Scattano i controlli dell'Agenzia delle Entrate: quando i contributi a fondo perduto del dl Sostegni vanno restituiti

Con l’approvazione del dl Sostegni si concretizza e prende forma l’intervento del Governo Draghi per la lotta all’emergenza Coronavirus: per andare incontro a chi è stato maggiormente colpito dalla crisi, il nuovo Esecutivo ha varato tutta una serie di aiuti e bonus da destinare a lavoratori, aziende e liberi professionisti. Per ottimizzare la distribuzione delle risorse, tuttavia, all’erogazione del contributo a fondo perduto spettante alle attività economiche più danneggiate, seguiranno specifici controlli dell’Agenzia delle Entrate, che si occuperà di recuperare le eventuali somme non dovute.
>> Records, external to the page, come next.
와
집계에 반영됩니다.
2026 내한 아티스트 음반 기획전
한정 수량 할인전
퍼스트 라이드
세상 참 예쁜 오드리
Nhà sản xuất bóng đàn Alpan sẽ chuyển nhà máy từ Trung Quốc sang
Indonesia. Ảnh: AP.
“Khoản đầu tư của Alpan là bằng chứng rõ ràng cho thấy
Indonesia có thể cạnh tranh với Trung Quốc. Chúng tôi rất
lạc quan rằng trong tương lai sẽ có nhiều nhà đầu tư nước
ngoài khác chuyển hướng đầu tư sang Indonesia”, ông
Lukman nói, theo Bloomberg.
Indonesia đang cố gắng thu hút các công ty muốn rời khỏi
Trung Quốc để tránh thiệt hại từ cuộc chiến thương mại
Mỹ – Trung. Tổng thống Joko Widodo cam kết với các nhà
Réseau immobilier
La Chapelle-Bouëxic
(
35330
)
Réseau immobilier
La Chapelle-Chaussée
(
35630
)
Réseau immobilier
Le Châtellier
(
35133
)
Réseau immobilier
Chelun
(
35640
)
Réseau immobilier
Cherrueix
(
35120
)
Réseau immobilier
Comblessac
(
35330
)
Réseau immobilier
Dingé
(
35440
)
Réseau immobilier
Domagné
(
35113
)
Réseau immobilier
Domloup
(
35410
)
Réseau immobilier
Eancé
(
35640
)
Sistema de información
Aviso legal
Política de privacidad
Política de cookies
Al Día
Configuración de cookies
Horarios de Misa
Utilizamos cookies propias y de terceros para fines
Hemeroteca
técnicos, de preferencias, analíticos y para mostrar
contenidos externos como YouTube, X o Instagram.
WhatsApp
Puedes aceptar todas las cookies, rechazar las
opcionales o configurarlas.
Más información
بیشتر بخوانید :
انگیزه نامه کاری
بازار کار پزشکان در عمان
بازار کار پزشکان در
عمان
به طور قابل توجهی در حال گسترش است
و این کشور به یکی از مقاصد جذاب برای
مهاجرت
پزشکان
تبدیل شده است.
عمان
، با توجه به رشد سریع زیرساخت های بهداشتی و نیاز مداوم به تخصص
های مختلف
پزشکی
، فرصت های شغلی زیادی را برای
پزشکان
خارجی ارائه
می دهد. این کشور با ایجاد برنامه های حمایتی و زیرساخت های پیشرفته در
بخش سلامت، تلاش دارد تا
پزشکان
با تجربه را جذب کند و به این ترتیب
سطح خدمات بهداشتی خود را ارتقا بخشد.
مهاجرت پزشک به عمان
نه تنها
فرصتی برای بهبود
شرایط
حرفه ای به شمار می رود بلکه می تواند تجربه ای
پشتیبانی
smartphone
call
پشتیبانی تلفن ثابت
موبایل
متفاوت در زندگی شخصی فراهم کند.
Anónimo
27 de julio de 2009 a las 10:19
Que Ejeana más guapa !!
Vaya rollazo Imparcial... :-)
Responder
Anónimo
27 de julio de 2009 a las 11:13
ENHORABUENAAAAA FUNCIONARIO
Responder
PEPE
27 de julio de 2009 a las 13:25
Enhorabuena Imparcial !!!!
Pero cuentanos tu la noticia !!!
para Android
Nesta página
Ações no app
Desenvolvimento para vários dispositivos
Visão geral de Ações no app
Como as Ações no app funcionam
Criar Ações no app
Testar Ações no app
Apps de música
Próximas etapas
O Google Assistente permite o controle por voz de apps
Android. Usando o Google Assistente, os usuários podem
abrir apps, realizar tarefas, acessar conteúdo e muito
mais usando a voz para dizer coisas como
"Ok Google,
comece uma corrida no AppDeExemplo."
Contributo a fondo perduto dl Sostegni: quando l’Agenzia delle Entrate procede al recupero

Per avere accesso al contributo a fondo perduto previsto dal dl Sostegni, il soggetto che intende beneficiarne deve presentare apposita domanda all’Agenzia delle Entrate. La stessa Amministrazione Finanziaria poi, a seguito della richiesta, procederà con i relativi controlli, per verificare la presenza – o meno – dei requisiti richiesti.

I funzionari del Fisco, ovviamente, sono autorizzati a procedere con il recupero delle somme erogate qualora – a seguito degli accertamenti effettuati – risultino contributi a fondo perduto non spettanti, ma comunque versati sotto forma di credito di imposta o accredito diretto sul conto corrente. A tale intervento, inoltre, può fare seguito l’erogazione di apposita sanzione amministrativa.

Come previsto infatti dall’articolo 13, comma 5, del decreto legislativo n. 471/1997, l’Amministrazione può procedere al recupero delle somme non dovute nella misura minima del 100% e massima del 200%, mentre è esclusa la possibilità della definizione agevolata. Inoltre, come stabilisce l’articolo 316-ter del Codice penale, in materia di indebita percezione di erogazioni a danno dello Stato, che prevede alternativamente, il contribuente può andare incontro ad una reclusione da 6 mesi a 3 anni e, nel caso di contributo erogato di importo inferiore a 4.000 euro, ad una sanzione amministrativa da 5.164 euro a 25.822 euro (fino a un massimo di tre volte il contributo indebitamente percepito).

Dl Sostegni, possibile restituire il contributo a fondo perduto (senza incorrere in sanzioni)

Al soggetto che ha ricevuto il contributo dello Stato senza però essere in regola con i requisiti richiesti, in caso di percezione indebita, l’Amministrazione finanziaria lascia sempre la possibilità di rimediare spontaneamente.

Lo stesso decreto Sostegni, difatti, stabilisce che: “il soggetto che ha percepito il contributo in tutto o in parte non spettante, anche a seguito di presentazione di istanza di rinuncia, può regolarizzare l’indebita percezione, restituendo spontaneamente il contributo, i relativi interessi e versando la sanzione con applicazione delle riduzioni previste per il ravvedimento operoso“.

Inoltre, qualora il contribuente si renda conto di aver percepito il contributo pur non avendone diritto, può sempre ravvedersi presentando rinuncia e restituendo gli importi tramite modello F24.